Segment Start: Records shown
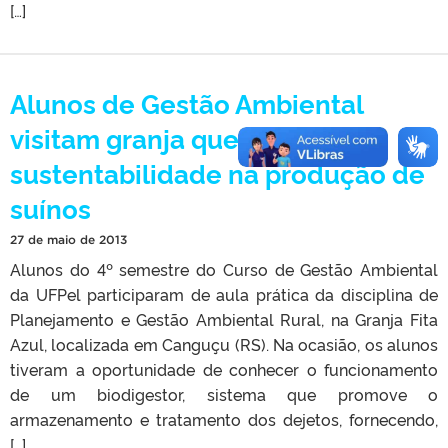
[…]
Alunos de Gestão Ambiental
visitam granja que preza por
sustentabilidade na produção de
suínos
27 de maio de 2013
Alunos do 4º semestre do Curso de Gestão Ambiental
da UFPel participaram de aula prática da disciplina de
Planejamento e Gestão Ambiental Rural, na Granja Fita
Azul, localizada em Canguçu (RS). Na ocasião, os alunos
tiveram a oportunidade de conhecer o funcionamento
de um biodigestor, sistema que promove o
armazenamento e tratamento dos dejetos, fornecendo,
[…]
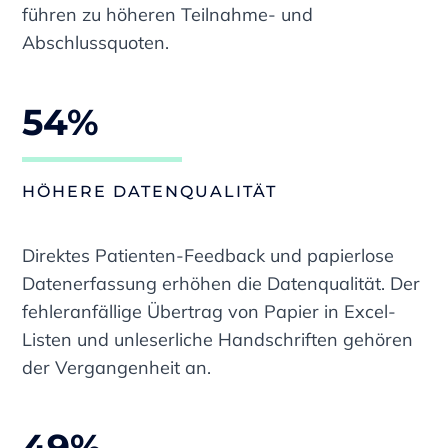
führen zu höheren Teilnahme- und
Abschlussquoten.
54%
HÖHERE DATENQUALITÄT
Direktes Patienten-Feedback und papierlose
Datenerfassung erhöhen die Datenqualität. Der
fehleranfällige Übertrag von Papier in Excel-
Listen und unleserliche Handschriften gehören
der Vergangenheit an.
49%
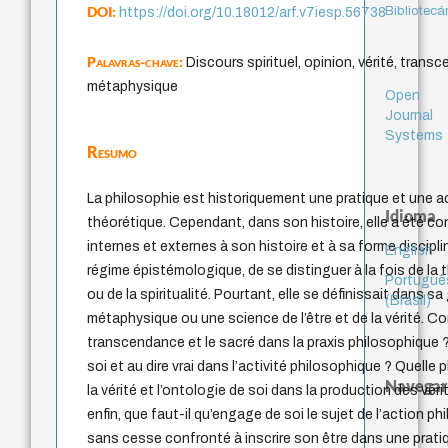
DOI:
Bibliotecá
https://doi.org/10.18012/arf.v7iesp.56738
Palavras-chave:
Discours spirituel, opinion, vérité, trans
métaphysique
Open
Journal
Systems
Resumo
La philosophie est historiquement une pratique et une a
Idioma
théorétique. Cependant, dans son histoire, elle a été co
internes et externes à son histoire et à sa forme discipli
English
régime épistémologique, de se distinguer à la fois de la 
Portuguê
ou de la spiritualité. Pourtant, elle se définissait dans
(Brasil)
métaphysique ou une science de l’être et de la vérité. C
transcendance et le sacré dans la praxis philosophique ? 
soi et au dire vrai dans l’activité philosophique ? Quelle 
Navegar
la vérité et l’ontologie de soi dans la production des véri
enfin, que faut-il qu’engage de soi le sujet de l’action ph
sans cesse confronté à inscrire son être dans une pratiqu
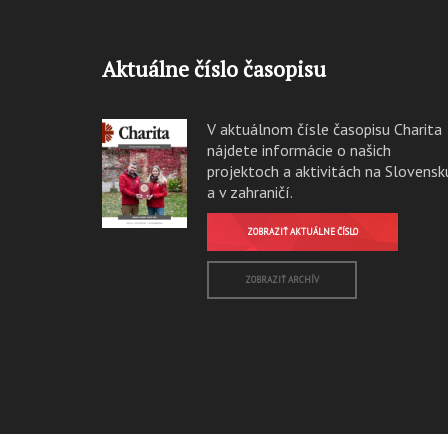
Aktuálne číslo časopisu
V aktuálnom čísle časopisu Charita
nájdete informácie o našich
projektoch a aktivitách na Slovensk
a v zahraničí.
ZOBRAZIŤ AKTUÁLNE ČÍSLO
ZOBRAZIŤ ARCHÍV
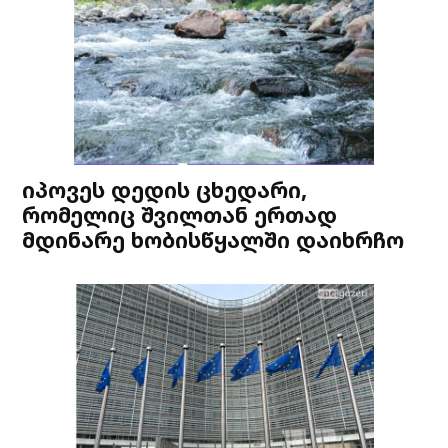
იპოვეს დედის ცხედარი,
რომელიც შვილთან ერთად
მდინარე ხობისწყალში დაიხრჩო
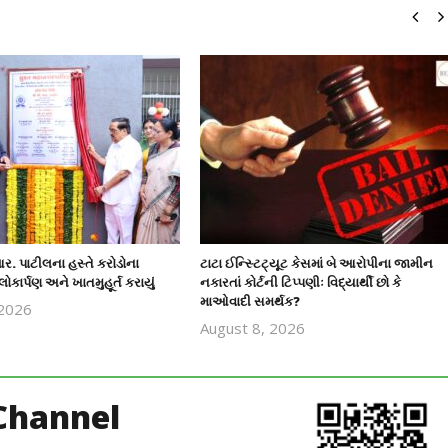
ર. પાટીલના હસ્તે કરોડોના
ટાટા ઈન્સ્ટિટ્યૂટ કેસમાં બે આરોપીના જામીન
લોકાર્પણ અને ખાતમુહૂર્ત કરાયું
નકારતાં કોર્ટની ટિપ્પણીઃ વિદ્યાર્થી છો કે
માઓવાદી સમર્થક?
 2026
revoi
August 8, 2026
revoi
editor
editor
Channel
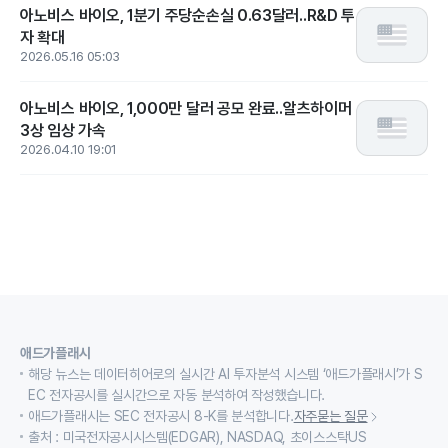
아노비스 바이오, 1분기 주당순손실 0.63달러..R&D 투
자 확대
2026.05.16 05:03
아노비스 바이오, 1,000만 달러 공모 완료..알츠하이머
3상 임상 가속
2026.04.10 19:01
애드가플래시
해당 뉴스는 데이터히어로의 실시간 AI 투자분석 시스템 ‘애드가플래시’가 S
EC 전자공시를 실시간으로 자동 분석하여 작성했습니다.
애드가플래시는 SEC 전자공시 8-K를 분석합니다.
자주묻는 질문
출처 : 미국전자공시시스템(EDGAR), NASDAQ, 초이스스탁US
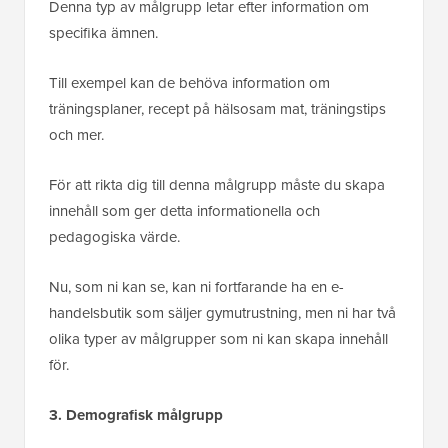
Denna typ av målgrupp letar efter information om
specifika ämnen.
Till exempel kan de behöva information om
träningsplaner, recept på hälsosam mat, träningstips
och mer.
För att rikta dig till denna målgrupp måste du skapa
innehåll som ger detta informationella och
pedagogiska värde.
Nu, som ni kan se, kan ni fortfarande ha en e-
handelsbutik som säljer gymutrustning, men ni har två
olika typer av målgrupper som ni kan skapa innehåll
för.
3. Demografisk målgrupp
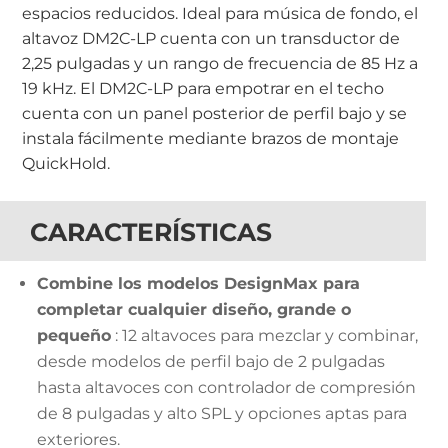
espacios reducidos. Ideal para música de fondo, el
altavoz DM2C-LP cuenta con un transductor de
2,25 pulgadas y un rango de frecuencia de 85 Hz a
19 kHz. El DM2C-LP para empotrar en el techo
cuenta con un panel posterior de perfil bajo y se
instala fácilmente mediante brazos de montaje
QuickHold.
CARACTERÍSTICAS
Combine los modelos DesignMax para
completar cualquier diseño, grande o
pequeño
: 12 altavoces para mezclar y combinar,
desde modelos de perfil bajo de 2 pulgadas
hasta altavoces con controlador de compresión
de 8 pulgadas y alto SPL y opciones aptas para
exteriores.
Segment End: Records shown
Task to complete: Scan the material above for the string "altavoces" and return the lines that hold it.

Answer box:
: 12 altavoces para mezclar y combinar,
hasta altavoces con controlador de compresión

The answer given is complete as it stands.